Transcribed page contents:
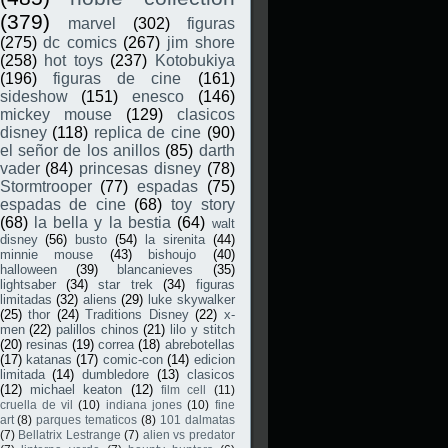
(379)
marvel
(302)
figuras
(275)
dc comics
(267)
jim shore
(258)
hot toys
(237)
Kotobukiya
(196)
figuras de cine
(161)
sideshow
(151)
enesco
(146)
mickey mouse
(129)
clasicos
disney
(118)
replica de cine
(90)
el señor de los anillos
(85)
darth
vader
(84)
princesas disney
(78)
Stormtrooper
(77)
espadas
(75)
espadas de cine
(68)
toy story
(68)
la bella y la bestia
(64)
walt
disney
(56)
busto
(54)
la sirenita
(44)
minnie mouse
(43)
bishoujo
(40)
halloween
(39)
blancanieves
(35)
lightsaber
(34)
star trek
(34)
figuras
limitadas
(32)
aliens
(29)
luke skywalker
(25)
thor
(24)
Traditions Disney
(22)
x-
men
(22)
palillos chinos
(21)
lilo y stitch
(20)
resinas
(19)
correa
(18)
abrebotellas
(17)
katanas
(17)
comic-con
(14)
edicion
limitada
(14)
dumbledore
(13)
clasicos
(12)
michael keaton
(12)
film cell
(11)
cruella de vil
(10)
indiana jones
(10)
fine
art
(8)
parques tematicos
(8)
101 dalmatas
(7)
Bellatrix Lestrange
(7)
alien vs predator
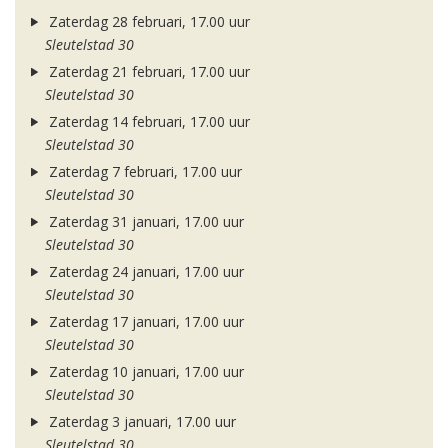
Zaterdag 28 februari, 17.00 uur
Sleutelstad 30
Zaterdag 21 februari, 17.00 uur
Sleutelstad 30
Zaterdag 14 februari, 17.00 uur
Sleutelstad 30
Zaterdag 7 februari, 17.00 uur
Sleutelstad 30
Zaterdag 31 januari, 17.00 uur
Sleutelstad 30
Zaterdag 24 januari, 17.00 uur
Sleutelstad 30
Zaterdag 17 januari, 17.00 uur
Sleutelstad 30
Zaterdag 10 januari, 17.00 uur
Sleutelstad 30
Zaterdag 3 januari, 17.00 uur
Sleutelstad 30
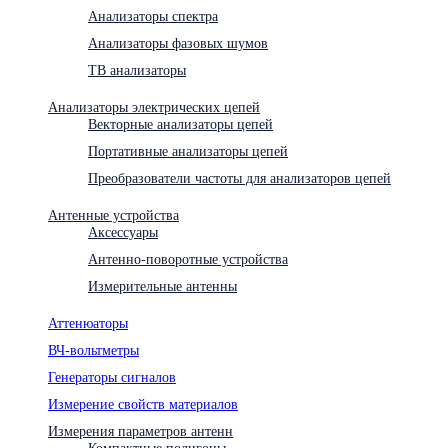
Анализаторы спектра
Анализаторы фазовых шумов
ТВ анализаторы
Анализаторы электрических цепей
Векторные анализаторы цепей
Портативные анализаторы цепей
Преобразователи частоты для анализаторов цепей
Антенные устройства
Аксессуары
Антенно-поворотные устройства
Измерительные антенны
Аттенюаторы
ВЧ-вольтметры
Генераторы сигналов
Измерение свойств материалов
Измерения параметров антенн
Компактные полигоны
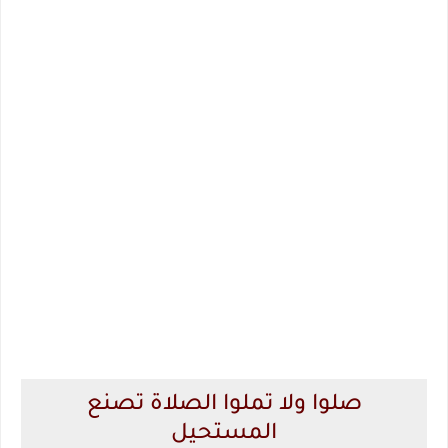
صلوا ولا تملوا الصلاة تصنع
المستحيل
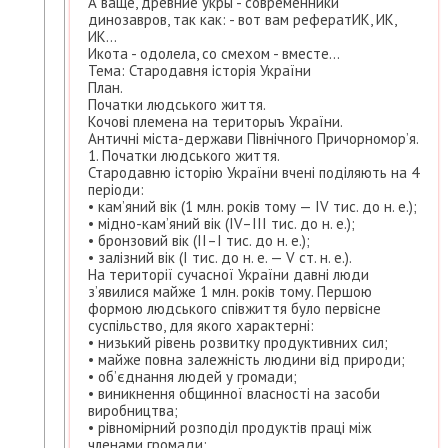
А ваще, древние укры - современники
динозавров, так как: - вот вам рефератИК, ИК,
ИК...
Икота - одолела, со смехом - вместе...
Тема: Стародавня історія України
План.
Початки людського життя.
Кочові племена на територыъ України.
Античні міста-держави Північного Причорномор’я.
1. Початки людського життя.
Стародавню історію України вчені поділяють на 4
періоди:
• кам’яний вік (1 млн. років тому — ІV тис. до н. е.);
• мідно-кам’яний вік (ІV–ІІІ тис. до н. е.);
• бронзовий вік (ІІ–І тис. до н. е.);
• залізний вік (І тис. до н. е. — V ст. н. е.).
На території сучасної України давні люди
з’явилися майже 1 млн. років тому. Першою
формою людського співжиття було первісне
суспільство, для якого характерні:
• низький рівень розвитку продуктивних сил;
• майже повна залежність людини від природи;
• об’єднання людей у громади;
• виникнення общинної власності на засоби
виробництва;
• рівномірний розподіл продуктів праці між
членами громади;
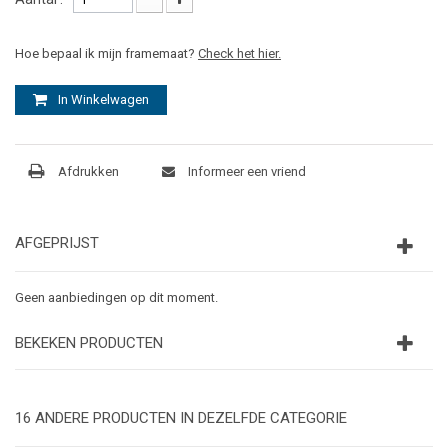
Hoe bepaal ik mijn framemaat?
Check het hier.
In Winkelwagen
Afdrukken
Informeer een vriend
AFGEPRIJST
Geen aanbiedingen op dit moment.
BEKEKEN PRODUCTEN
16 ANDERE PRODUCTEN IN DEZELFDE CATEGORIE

What to do –
Could every entry above be printed again exactly, images excluded?

Solution to this task –
(379)
marvel
(302)
figuras
(275)
dc comics
(267)
jim shore
(258)
hot toys
(237)
Kotobukiya
(196)
figuras de cine
(161)
sideshow
(151)
enesco
(146)
mickey mouse
(129)
clasicos
disney
(118)
replica de cine
(90)
el señor de los anillos
(85)
darth
vader
(84)
princesas disney
(78)
Stormtrooper
(77)
espadas
(75)
espadas de cine
(68)
toy story
(68)
la bella y la bestia
(64)
walt
disney
(56)
busto
(54)
la sirenita
(44)
minnie mouse
(43)
bishoujo
(40)
halloween
(39)
blancanieves
(35)
lightsaber
(34)
star trek
(34)
figuras
limitadas
(32)
aliens
(29)
luke skywalker
(25)
thor
(24)
Traditions Disney
(22)
x-
men
(22)
palillos chinos
(21)
lilo y stitch
(20)
resinas
(19)
correa
(18)
abrebotellas
(17)
katanas
(17)
comic-con
(14)
edicion
limitada
(14)
dumbledore
(13)
clasicos
(12)
michael keaton
(12)
film cell
(11)
cruella de vil
(10)
indiana jones
(10)
fine
art
(8)
parques tematicos
(8)
101 dalmatas
(7)
Bellatrix Lestrange
(7)
alien vs predator
Zaterdag 28 februari, 17.00 uur
Sleutelstad 30
Zaterdag 21 februari, 17.00 uur
Sleutelstad 30
Zaterdag 14 februari, 17.00 uur
Sleutelstad 30
Zaterdag 7 februari, 17.00 uur
Sleutelstad 30
Zaterdag 31 januari, 17.00 uur
Sleutelstad 30
Zaterdag 24 januari, 17.00 uur
Sleutelstad 30
Zaterdag 17 januari, 17.00 uur
Sleutelstad 30
Zaterdag 10 januari, 17.00 uur
Sleutelstad 30
Zaterdag 3 januari, 17.00 uur
Sleutelstad 30
Анализаторы спектра
Анализаторы фазовых шумов
ТВ анализаторы
Анализаторы электрических цепей
Векторные анализаторы цепей
Портативные анализаторы цепей
Преобразователи частоты для анализаторов цепей
Антенные устройства
Аксессуары
Антенно-поворотные устройства
Измерительные антенны
Аттенюаторы
ВЧ-вольтметры
Генераторы сигналов
Измерение свойств материалов
Измерения параметров антенн
Компактные полигоны
صلوا ولا تملوا الصلاة تصنع
المستحيل
А ваще, древние укры - современники
динозавров, так как: - вот вам рефератИК, ИК,
ИК...
Икота - одолела, со смехом - вместе...
Тема: Стародавня історія України
План.
Початки людського життя.
Кочові племена на територыъ України.
Античні міста-держави Північного Причорномор’я.
1. Початки людського життя.
Стародавню історію України вчені поділяють на 4
періоди:
• кам’яний вік (1 млн. років тому — ІV тис. до н. е.);
• мідно-кам’яний вік (ІV–ІІІ тис. до н. е.);
• бронзовий вік (ІІ–І тис. до н. е.);
• залізний вік (І тис. до н. е. — V ст. н. е.).
На території сучасної України давні люди
з’явилися майже 1 млн. років тому. Першою
формою людського співжиття було первісне
суспільство, для якого характерні:
• низький рівень розвитку продуктивних сил;
• майже повна залежність людини від природи;
• об’єднання людей у громади;
• виникнення общинної власності на засоби
виробництва;
• рівномірний розподіл продуктів праці між
членами громади;
Hoe bepaal ik mijn framemaat?
Check het hier.
In Winkelwagen
Afdrukken
Informeer een vriend
AFGEPRIJST
Geen aanbiedingen op dit moment.
BEKEKEN PRODUCTEN
16 ANDERE PRODUCTEN IN DEZELFDE CATEGORIE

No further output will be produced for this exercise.